My Neighbor Is In Mourning – What Can I Do

This entry was posted by on Monday, 19 April, 2010 at

Death is a terrible thing for all of us. Nobody likes this theme, like it is repressed. But as much as we want to hide it like, at some point we need to ask him: grief. How do I behave when moved into my circle of sadness First of all, we help mourners simple fact that we are here for you and show it to them too. The neighbor who has lost his mother to expect from us no panacea against his grief. He needs no advice from us. The best thing we can do in this case, is not it go out of the way, because this is going to experience, the mourners as the first. Acquaintances and friends get out of their way because they do not know how to behave themselves. This isolates a grieving man. And this makes it even harder to deal with his loss, especially in the first phase of mourning.
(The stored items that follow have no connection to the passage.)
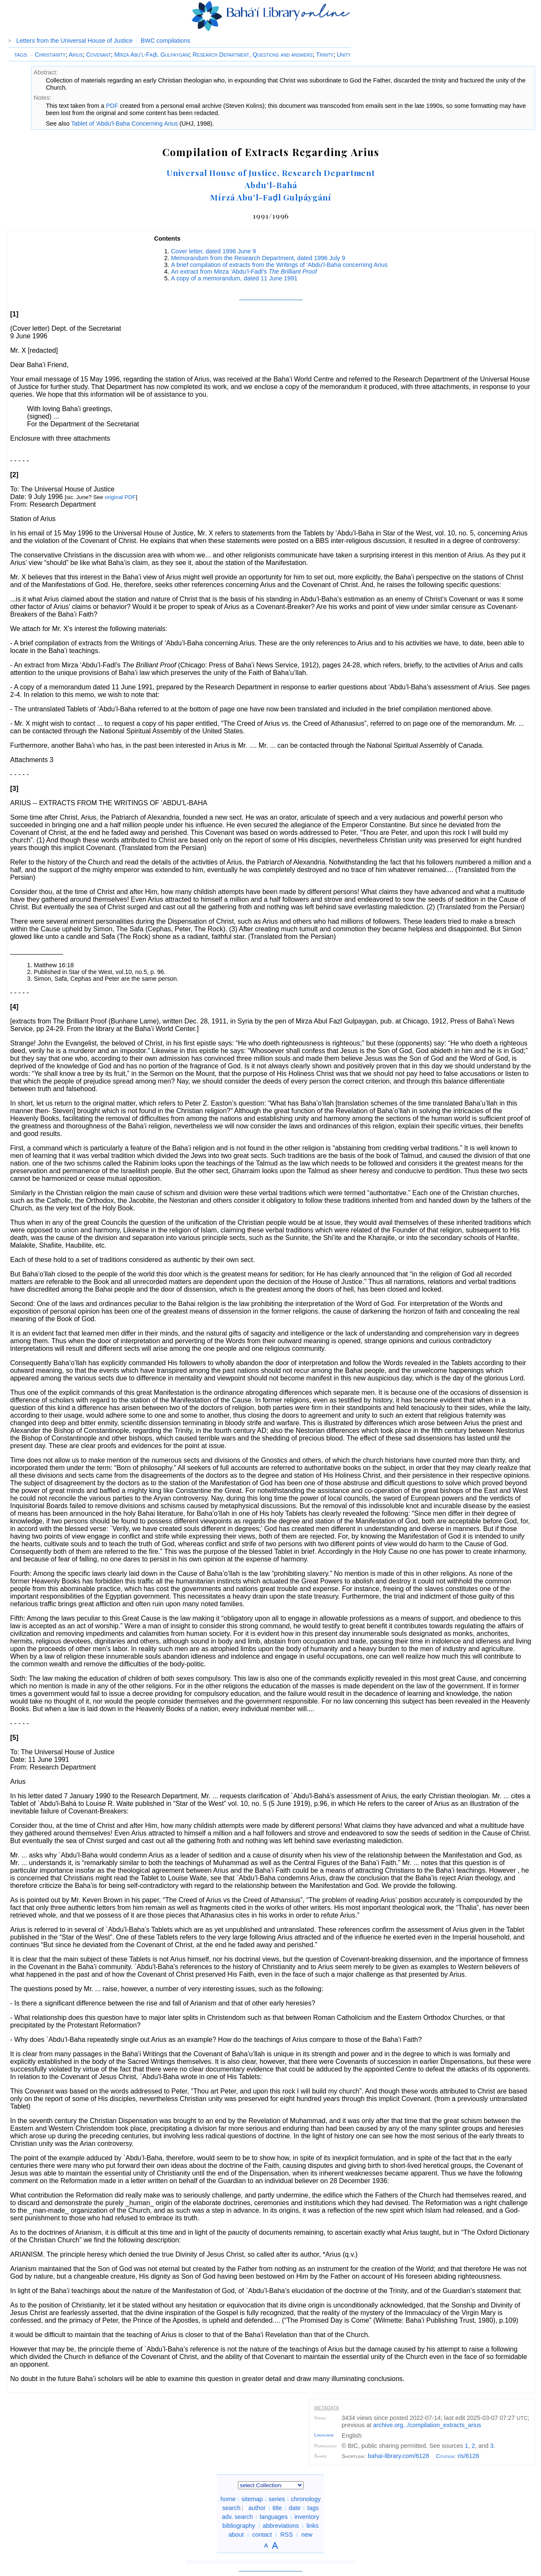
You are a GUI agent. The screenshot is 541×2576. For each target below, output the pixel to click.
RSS (286, 2534)
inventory (307, 2516)
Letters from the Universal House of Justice (74, 40)
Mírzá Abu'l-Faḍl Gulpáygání (270, 197)
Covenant (98, 54)
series (277, 2499)
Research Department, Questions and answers (253, 54)
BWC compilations (166, 40)
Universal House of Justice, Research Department (271, 172)
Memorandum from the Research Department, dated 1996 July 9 (258, 258)
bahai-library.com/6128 (398, 2456)
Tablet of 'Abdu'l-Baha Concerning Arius (124, 123)
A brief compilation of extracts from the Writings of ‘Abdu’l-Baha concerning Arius (279, 264)
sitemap (251, 2499)
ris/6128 (468, 2456)
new (306, 2534)
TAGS (20, 55)
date (295, 2508)
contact (262, 2534)
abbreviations (281, 2525)
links (312, 2525)
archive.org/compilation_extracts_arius (427, 2425)
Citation (445, 2456)
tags (313, 2508)
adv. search (237, 2516)
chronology (305, 2499)
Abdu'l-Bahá (271, 184)
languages (273, 2516)
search (231, 2508)
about (236, 2534)
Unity (344, 54)
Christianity (48, 54)
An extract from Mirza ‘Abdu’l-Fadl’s (244, 271)
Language (324, 2434)
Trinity (324, 54)
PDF (112, 105)
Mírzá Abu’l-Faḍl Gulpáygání (151, 54)
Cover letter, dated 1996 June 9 (213, 251)
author (257, 2508)
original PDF (120, 497)
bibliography (238, 2525)
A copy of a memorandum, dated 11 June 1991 (234, 278)
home (227, 2499)
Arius (75, 54)
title (277, 2508)
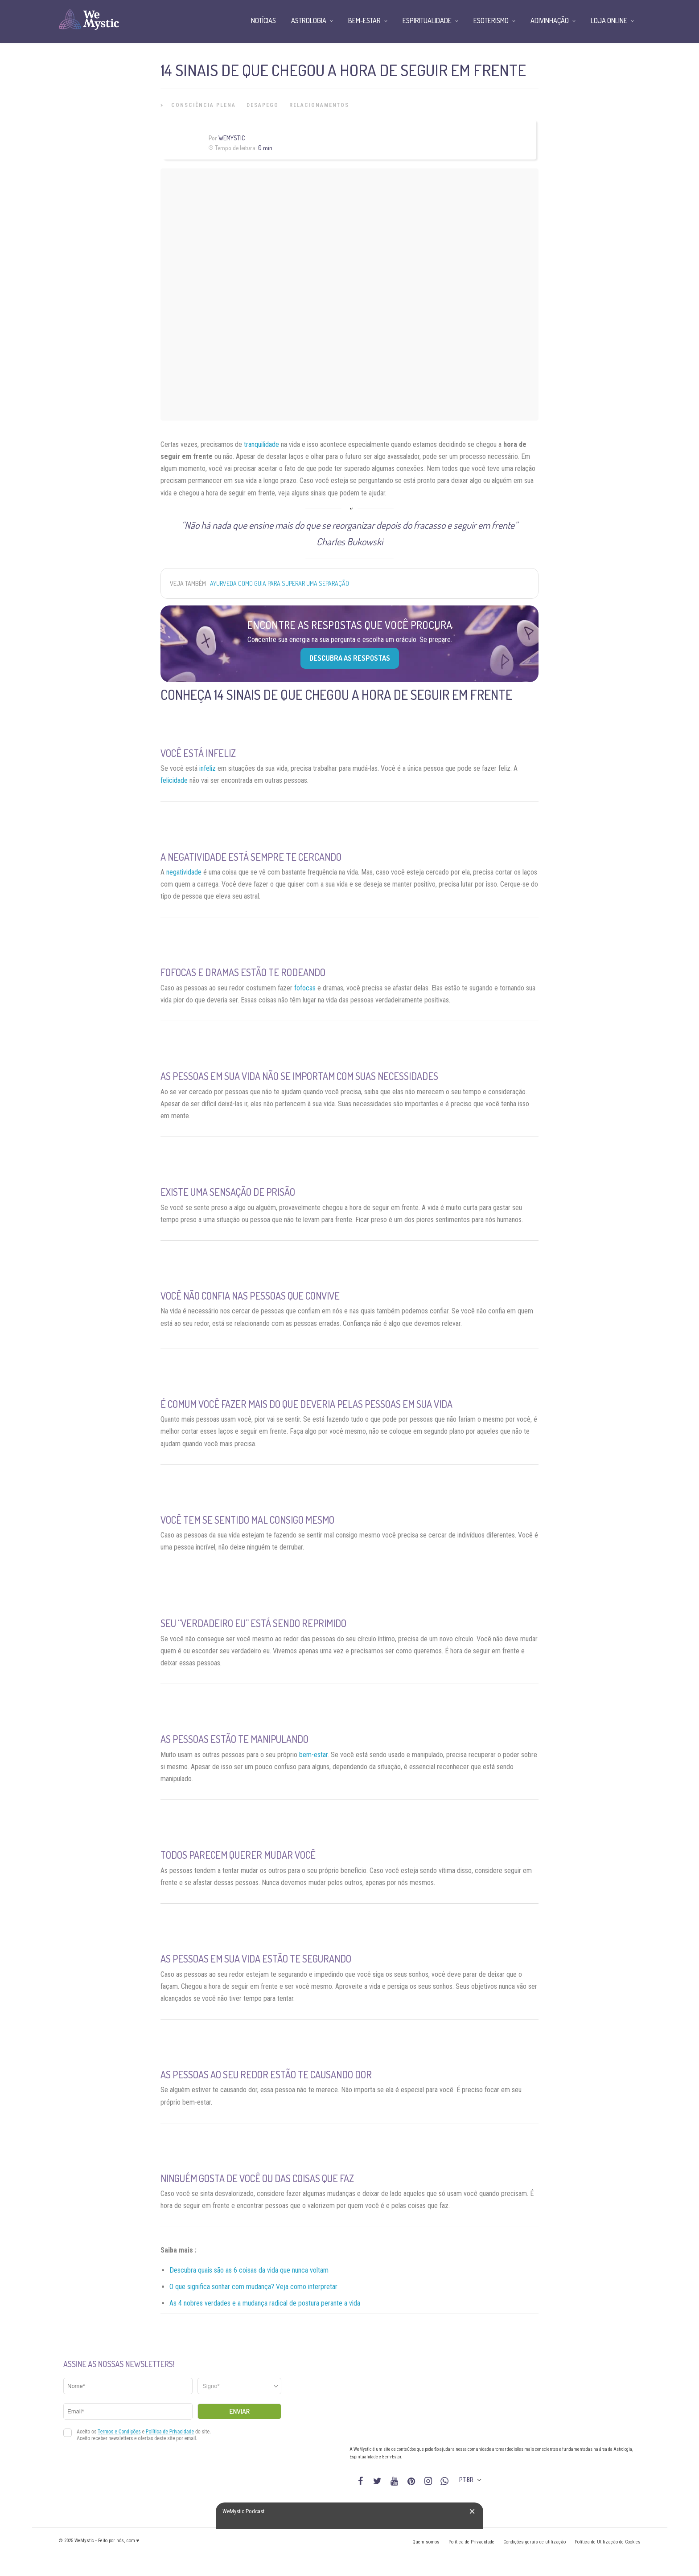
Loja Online (609, 20)
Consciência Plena (203, 105)
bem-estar (313, 1754)
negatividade (183, 872)
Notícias (263, 20)
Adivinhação (549, 20)
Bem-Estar (364, 20)
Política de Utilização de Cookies (608, 2542)
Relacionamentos (319, 105)
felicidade (174, 780)
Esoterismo (491, 20)
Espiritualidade (427, 20)
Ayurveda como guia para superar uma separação (279, 583)
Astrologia (308, 20)
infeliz (207, 768)
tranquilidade (261, 444)
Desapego (263, 105)
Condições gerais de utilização (534, 2542)
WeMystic (231, 138)
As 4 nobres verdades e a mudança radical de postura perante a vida (264, 2303)
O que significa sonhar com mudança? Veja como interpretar (253, 2286)
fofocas (305, 988)
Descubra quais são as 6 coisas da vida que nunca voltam (249, 2270)
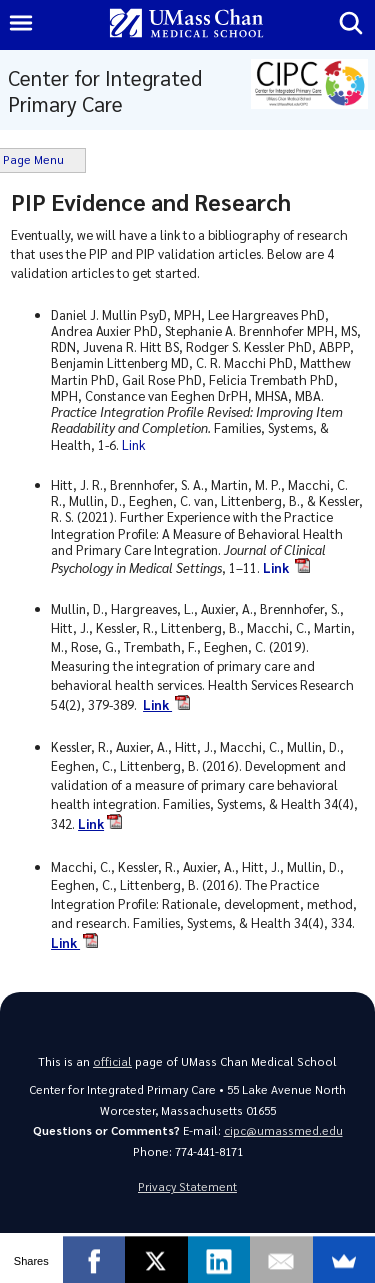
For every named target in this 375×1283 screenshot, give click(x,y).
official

Who cares about a grieving man, will soon discover that there are very violent mood swings in a mourning. Violent wines can abruptly with regular fits of laughteralternating depressive phases are replaced by hectic activity. This should not come as a disincentive for all these feelings are part of a healthy process of mourning, which is nothing other than a processing of the human psyche after a loss. If we allow a mourner to live out his own special kind of grief, and if we do not set it too time-pressured, even long after the funeral, then we show him the fact that we accept it as it is. And this is the best help that can learn a mourner man.